Add 200 microliters of diluted primary antibody caspase-3 to each coverslip and incubate overnight at 4 degrees Celsius. The following day, wash three times with TBST buffer for three minutes each, and incubate with 200 microliters of secondary antibody for one hour at room temperature in the dark. After incubation, incubate the coverslips with 300 microliters of 0.5 micrograms per milliliter of DAPI for 10 minutes, and wash the cells three times with TBST for five minutes each.
Capture the coverslip images under a fluorescence microscope and statistically analyze the fluorescence intensity with the imaging software. Wash the drug-treated PC12 cell coverslip three times with PBS for three minutes each and incubate with 400 microliters of 10 micromolar dichloro-dihydro-fluorescein diacetate at 37 degrees Celsius for 20 minutes. Wash the cells again with serum-free DMEM twice for three minutes each.
Add the fluorescence quenching agent and immediately capture the coverslip images under a fluorescence microscope to calculate the relative fluorescence intensity with the imaging software. Wash the drug-treated PC12 cells in a 6-well plate three times with PBS for five minutes each, and incubate on ice for 30 minutes in the prepared lysis buffer of 100 microliters per well. Following lysis, centrifuge the cells at 16, 000 x g for 20 minutes at 4 degrees Celsius to collect the supernatant.
After detecting the protein concentration by Bradford assay, run a 12%SDS-PAGE electrophoresis with 25 micrograms of protein in each lane and transfer the gel to the PVDF membrane. Block the membranes with 5%nonfat milk for 1.5 hours at room temperature, and incubate with five milliliters of the corresponding primary antibodies for 24 hours at 4 degrees Celsius.
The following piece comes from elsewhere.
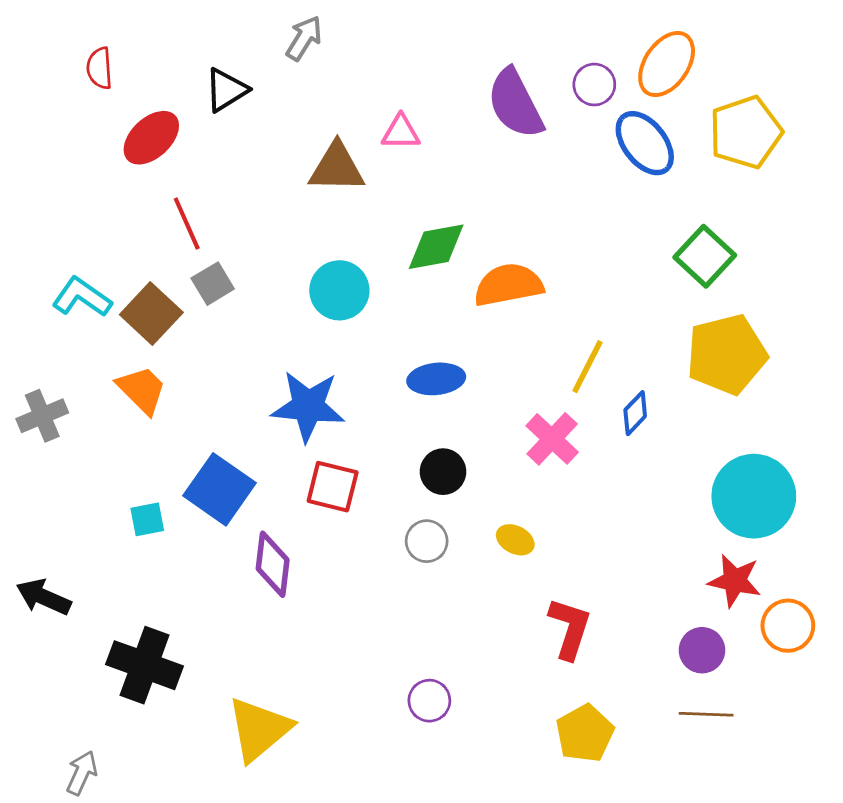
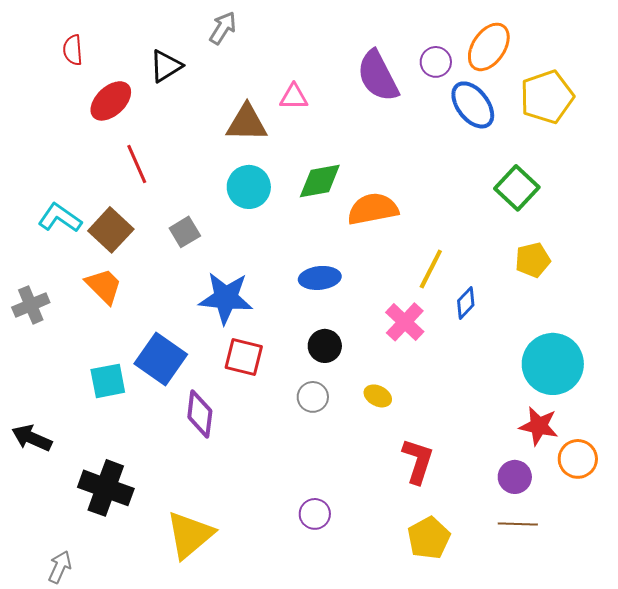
gray square: (213, 284) -> (185, 232), moved
cyan circle: (339, 290) -> (249, 187), moved
yellow pentagon: (727, 354) -> (533, 260), size x0.6
cyan square: (147, 519) -> (108, 381), size x1.4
After incubation and washing the membrane with TBST three times for 10 minutes each, incubate with five milliliters of secondary HRP-conjugated antibodies at room temperature for two hours.
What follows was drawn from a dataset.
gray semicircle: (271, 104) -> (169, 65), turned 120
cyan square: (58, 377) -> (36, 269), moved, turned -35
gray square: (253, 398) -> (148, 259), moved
Finally, to the TBST-washed membrane, add chemiluminescent HRP substrate for protein band detection as per the manufacturer's instruction. Then capture the images using the chemiluminescence imaging system to quantify the gray values of the proteins, with beta-actin as an internal control. The cell viability on the normal PC12 cells was lower than 95%with Astragalus injection at concentrations greater than 12 micromolar, and greater than 5 micromolar for the breviscapus capsule.
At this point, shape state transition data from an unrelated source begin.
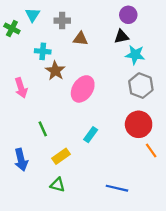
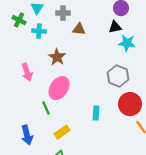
cyan cross: (43, 51) -> (39, 31), moved
gray hexagon: (141, 86) -> (118, 76), moved
pink ellipse: (83, 89) -> (59, 88), moved
cyan rectangle: (91, 135) -> (96, 113), moved, turned -32

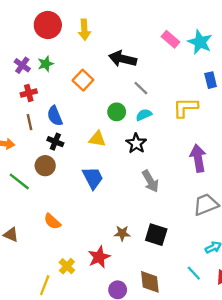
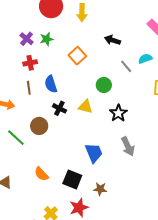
black arrow: (123, 59) -> (113, 40), size x0.7
cyan semicircle: (144, 115) -> (145, 59), moved
black cross: (55, 142) -> (59, 108), moved
blue trapezoid: (93, 178) -> (94, 153), moved
black square: (156, 235) -> (72, 179), moved

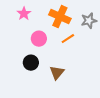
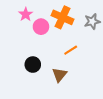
pink circle: (39, 39) -> (41, 27), moved
orange line: (68, 39) -> (71, 50), moved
Astragalus injection could improve the survival rate of the injured PC12 cells in the concentration range of 6 to 12 micromolar, and breviscapus capsule at 2 to 5 micromolar. Whereas the drug combination at a ratio of 6 to 1.8 micromolar exhibited the highest cell viability. The cell viability of the two combinations on the injured PC12 cells was significantly promoted, and the component combination was superior to the preparation combination.
The apoptosis rate showed that the percentages of early, late, and total apoptotic cells were significantly higher in the model group than in the normal group. Compared with the model group, the percentages of apoptotic cells at each stage were significantly lower in the treatment group. The fluorescence intensity of caspase-3 was significantly lower in each treatment group compared with the model group, and was relatively lower in the component combination group.
Relative expression of the genes Akt, Bcl-2, and Bax revealed that the component combination is superior to the preparation combination in promoting cell survival, which is related to the stronger anti-apoptosis effect. The component combination exhibited a better anti-oxidative damage effect than that of the preparation combination, and significantly higher expression of the Nrf2 protein. This method can be used to screen and evaluate the component combination with other potential pharmacological activities from the herb combination, such as anti-inflammatory, antibacterial, and more.